Activity
Each line of the data must be given back verbatim, with pictures removed.

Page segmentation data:
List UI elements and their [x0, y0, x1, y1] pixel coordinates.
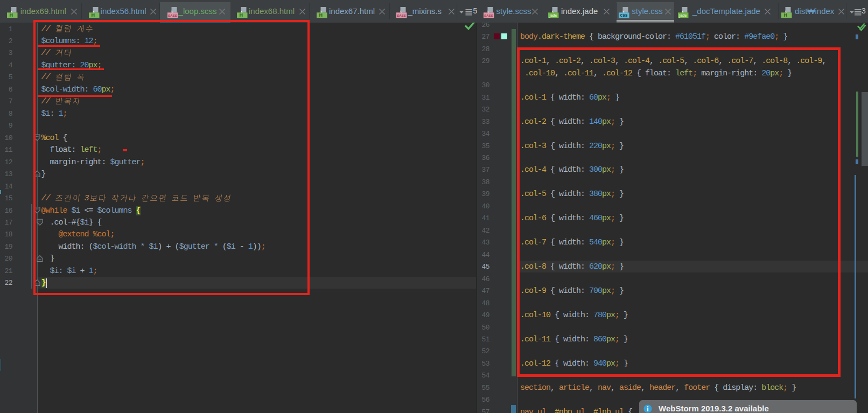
svg-text:H: H [784, 12, 788, 18]
svg-text:H: H [240, 12, 243, 18]
svg-text:SASS: SASS [484, 14, 493, 17]
svg-text:jade: jade [678, 13, 687, 18]
svg-text:H: H [91, 12, 95, 18]
svg-text:SASS: SASS [168, 14, 177, 17]
svg-text:SASS: SASS [397, 14, 405, 17]
svg-text:css: css [620, 12, 627, 18]
svg-text:H: H [10, 12, 13, 18]
svg-text:H: H [319, 12, 323, 18]
svg-text:jade: jade [549, 13, 557, 18]
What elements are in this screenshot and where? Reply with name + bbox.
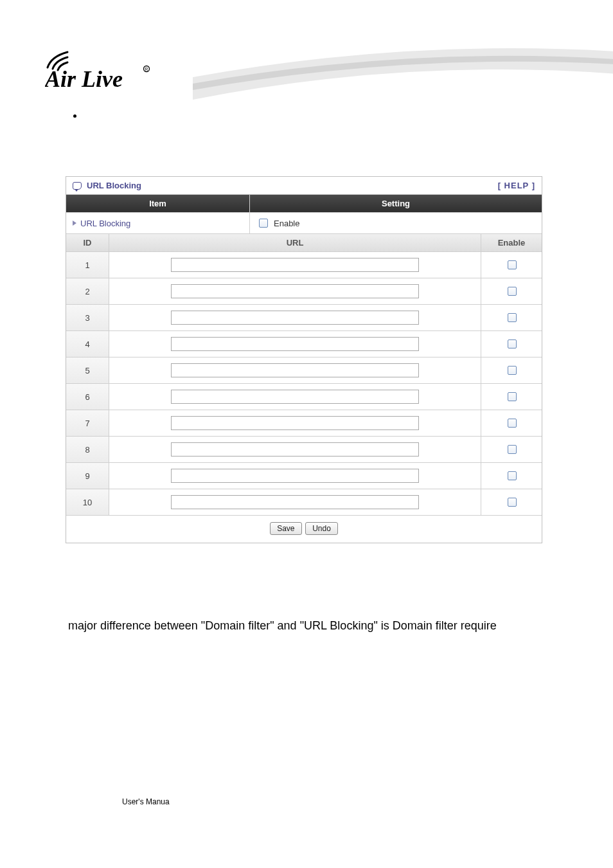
url-input[interactable] <box>171 284 419 298</box>
help-link[interactable]: [ HELP ] <box>498 181 535 190</box>
column-header-setting: Setting <box>250 195 542 212</box>
row-id: 6 <box>66 384 109 410</box>
svg-text:Air Live: Air Live <box>45 66 123 92</box>
grid-header-enable: Enable <box>481 234 542 251</box>
row-enable-cell <box>481 278 542 304</box>
row-id: 7 <box>66 410 109 436</box>
table-row: 3 <box>66 305 542 331</box>
url-input[interactable] <box>171 442 419 457</box>
row-enable-cell <box>481 437 542 462</box>
url-input[interactable] <box>171 416 419 430</box>
row-url-cell <box>109 252 481 278</box>
row-enable-checkbox[interactable] <box>508 471 517 480</box>
grid-header: ID URL Enable <box>66 234 542 252</box>
table-row: 5 <box>66 357 542 384</box>
row-enable-checkbox[interactable] <box>508 498 517 507</box>
grid-header-url: URL <box>109 234 481 251</box>
table-row: 7 <box>66 410 542 437</box>
row-enable-cell <box>481 384 542 410</box>
row-id: 3 <box>66 305 109 330</box>
triangle-right-icon <box>73 221 76 226</box>
url-input[interactable] <box>171 469 419 483</box>
row-url-cell <box>109 384 481 410</box>
row-enable-cell <box>481 357 542 383</box>
row-url-cell <box>109 489 481 515</box>
url-input[interactable] <box>171 495 419 509</box>
table-row: 6 <box>66 384 542 410</box>
url-input[interactable] <box>171 390 419 404</box>
row-id: 9 <box>66 463 109 489</box>
table-row: 2 <box>66 278 542 305</box>
row-id: 1 <box>66 252 109 278</box>
url-blocking-enable-checkbox[interactable] <box>259 219 268 228</box>
row-enable-checkbox[interactable] <box>508 419 517 428</box>
table-row: 9 <box>66 463 542 489</box>
button-row: Save Undo <box>66 516 542 543</box>
url-input[interactable] <box>171 363 419 377</box>
row-enable-checkbox[interactable] <box>508 260 517 269</box>
row-enable-cell <box>481 331 542 357</box>
sub-item-label: URL Blocking <box>80 219 130 228</box>
body-paragraph: major difference between "Domain filter"… <box>68 617 544 635</box>
table-row: 8 <box>66 437 542 463</box>
row-id: 8 <box>66 437 109 462</box>
row-url-cell <box>109 305 481 330</box>
row-enable-cell <box>481 463 542 489</box>
row-enable-cell <box>481 489 542 515</box>
column-header-item: Item <box>66 195 250 212</box>
url-input[interactable] <box>171 337 419 351</box>
table-row: 4 <box>66 331 542 357</box>
enable-checkbox-label: Enable <box>274 219 299 228</box>
row-id: 10 <box>66 489 109 515</box>
footer-text: User's Manua <box>122 797 170 806</box>
url-blocking-panel: URL Blocking [ HELP ] Item Setting URL B… <box>66 176 542 543</box>
row-url-cell <box>109 278 481 304</box>
bullet-point <box>73 114 76 118</box>
url-input[interactable] <box>171 311 419 325</box>
row-id: 2 <box>66 278 109 304</box>
svg-text:R: R <box>145 67 148 71</box>
brand-logo: Air Live R <box>45 48 154 93</box>
undo-button[interactable]: Undo <box>305 522 338 535</box>
row-url-cell <box>109 410 481 436</box>
column-header-row: Item Setting <box>66 195 542 213</box>
row-enable-checkbox[interactable] <box>508 366 517 375</box>
row-url-cell <box>109 357 481 383</box>
row-enable-checkbox[interactable] <box>508 287 517 296</box>
row-enable-cell <box>481 305 542 330</box>
row-id: 4 <box>66 331 109 357</box>
panel-header: URL Blocking [ HELP ] <box>66 177 542 195</box>
table-row: 1 <box>66 252 542 278</box>
row-enable-checkbox[interactable] <box>508 313 517 322</box>
url-blocking-toggle-row: URL Blocking Enable <box>66 213 542 234</box>
speech-bubble-icon <box>73 182 82 190</box>
row-id: 5 <box>66 357 109 383</box>
row-enable-checkbox[interactable] <box>508 339 517 348</box>
row-enable-cell <box>481 410 542 436</box>
panel-title: URL Blocking <box>87 181 141 190</box>
grid-header-id: ID <box>66 234 109 251</box>
url-input[interactable] <box>171 258 419 272</box>
header-swoosh <box>193 39 613 103</box>
row-url-cell <box>109 437 481 462</box>
table-row: 10 <box>66 489 542 516</box>
row-url-cell <box>109 331 481 357</box>
row-enable-checkbox[interactable] <box>508 392 517 401</box>
row-url-cell <box>109 463 481 489</box>
row-enable-cell <box>481 252 542 278</box>
row-enable-checkbox[interactable] <box>508 445 517 454</box>
save-button[interactable]: Save <box>270 522 301 535</box>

Answer to the problem
List UI elements and their [x0, y0, x1, y1] pixel coordinates.
svg-text:H: H [784, 12, 788, 18]
svg-text:H: H [240, 12, 243, 18]
svg-text:SASS: SASS [484, 14, 493, 17]
svg-text:jade: jade [678, 13, 687, 18]
svg-text:H: H [91, 12, 95, 18]
svg-text:SASS: SASS [168, 14, 177, 17]
svg-text:SASS: SASS [397, 14, 405, 17]
svg-text:css: css [620, 12, 627, 18]
svg-text:H: H [10, 12, 13, 18]
svg-text:H: H [319, 12, 323, 18]
svg-text:jade: jade [549, 13, 557, 18]
What elements are in this screenshot and where? Reply with name + bbox.
url-input[interactable] <box>171 284 419 298</box>
help-link[interactable]: [ HELP ] <box>498 181 535 190</box>
column-header-setting: Setting <box>250 195 542 212</box>
row-id: 6 <box>66 384 109 410</box>
svg-text:Air Live: Air Live <box>45 66 123 92</box>
grid-header-enable: Enable <box>481 234 542 251</box>
row-enable-cell <box>481 278 542 304</box>
row-id: 7 <box>66 410 109 436</box>
table-row: 3 <box>66 305 542 331</box>
url-input[interactable] <box>171 442 419 457</box>
row-enable-cell <box>481 437 542 462</box>
url-input[interactable] <box>171 416 419 430</box>
row-url-cell <box>109 252 481 278</box>
row-enable-checkbox[interactable] <box>508 471 517 480</box>
grid-header: ID URL Enable <box>66 234 542 252</box>
table-row: 5 <box>66 357 542 384</box>
row-enable-checkbox[interactable] <box>508 498 517 507</box>
grid-header-url: URL <box>109 234 481 251</box>
table-row: 7 <box>66 410 542 437</box>
row-enable-cell <box>481 384 542 410</box>
row-id: 3 <box>66 305 109 330</box>
triangle-right-icon <box>73 221 76 226</box>
url-input[interactable] <box>171 469 419 483</box>
row-url-cell <box>109 384 481 410</box>
row-enable-cell <box>481 357 542 383</box>
row-url-cell <box>109 489 481 515</box>
url-input[interactable] <box>171 495 419 509</box>
table-row: 6 <box>66 384 542 410</box>
url-input[interactable] <box>171 390 419 404</box>
row-id: 9 <box>66 463 109 489</box>
table-row: 2 <box>66 278 542 305</box>
row-id: 1 <box>66 252 109 278</box>
url-blocking-enable-checkbox[interactable] <box>259 219 268 228</box>
row-enable-checkbox[interactable] <box>508 419 517 428</box>
table-row: 9 <box>66 463 542 489</box>
button-row: Save Undo <box>66 516 542 543</box>
url-input[interactable] <box>171 363 419 377</box>
row-enable-checkbox[interactable] <box>508 260 517 269</box>
row-enable-cell <box>481 331 542 357</box>
sub-item-label: URL Blocking <box>80 219 130 228</box>
body-paragraph: major difference between "Domain filter"… <box>68 617 544 635</box>
table-row: 8 <box>66 437 542 463</box>
row-id: 8 <box>66 437 109 462</box>
row-url-cell <box>109 305 481 330</box>
row-enable-cell <box>481 463 542 489</box>
row-enable-cell <box>481 489 542 515</box>
column-header-item: Item <box>66 195 250 212</box>
url-input[interactable] <box>171 337 419 351</box>
table-row: 4 <box>66 331 542 357</box>
enable-checkbox-label: Enable <box>274 219 299 228</box>
row-id: 10 <box>66 489 109 515</box>
footer-text: User's Manua <box>122 797 170 806</box>
url-blocking-panel: URL Blocking [ HELP ] Item Setting URL B… <box>66 176 542 543</box>
row-url-cell <box>109 278 481 304</box>
bullet-point <box>73 114 76 118</box>
url-input[interactable] <box>171 311 419 325</box>
row-id: 2 <box>66 278 109 304</box>
svg-text:R: R <box>145 67 148 71</box>
brand-logo: Air Live R <box>45 48 154 93</box>
undo-button[interactable]: Undo <box>305 522 338 535</box>
row-url-cell <box>109 410 481 436</box>
column-header-row: Item Setting <box>66 195 542 213</box>
row-enable-checkbox[interactable] <box>508 366 517 375</box>
row-url-cell <box>109 357 481 383</box>
row-enable-checkbox[interactable] <box>508 287 517 296</box>
row-enable-cell <box>481 305 542 330</box>
row-id: 4 <box>66 331 109 357</box>
panel-header: URL Blocking [ HELP ] <box>66 177 542 195</box>
table-row: 1 <box>66 252 542 278</box>
row-enable-checkbox[interactable] <box>508 313 517 322</box>
url-blocking-toggle-row: URL Blocking Enable <box>66 213 542 234</box>
speech-bubble-icon <box>73 182 82 190</box>
row-id: 5 <box>66 357 109 383</box>
row-enable-checkbox[interactable] <box>508 339 517 348</box>
row-enable-cell <box>481 410 542 436</box>
panel-title: URL Blocking <box>87 181 141 190</box>
grid-header-id: ID <box>66 234 109 251</box>
url-input[interactable] <box>171 258 419 272</box>
header-swoosh <box>193 39 613 103</box>
row-url-cell <box>109 437 481 462</box>
table-row: 10 <box>66 489 542 516</box>
row-url-cell <box>109 331 481 357</box>
row-enable-checkbox[interactable] <box>508 392 517 401</box>
row-url-cell <box>109 463 481 489</box>
row-enable-cell <box>481 252 542 278</box>
row-enable-checkbox[interactable] <box>508 445 517 454</box>
save-button[interactable]: Save <box>270 522 301 535</box>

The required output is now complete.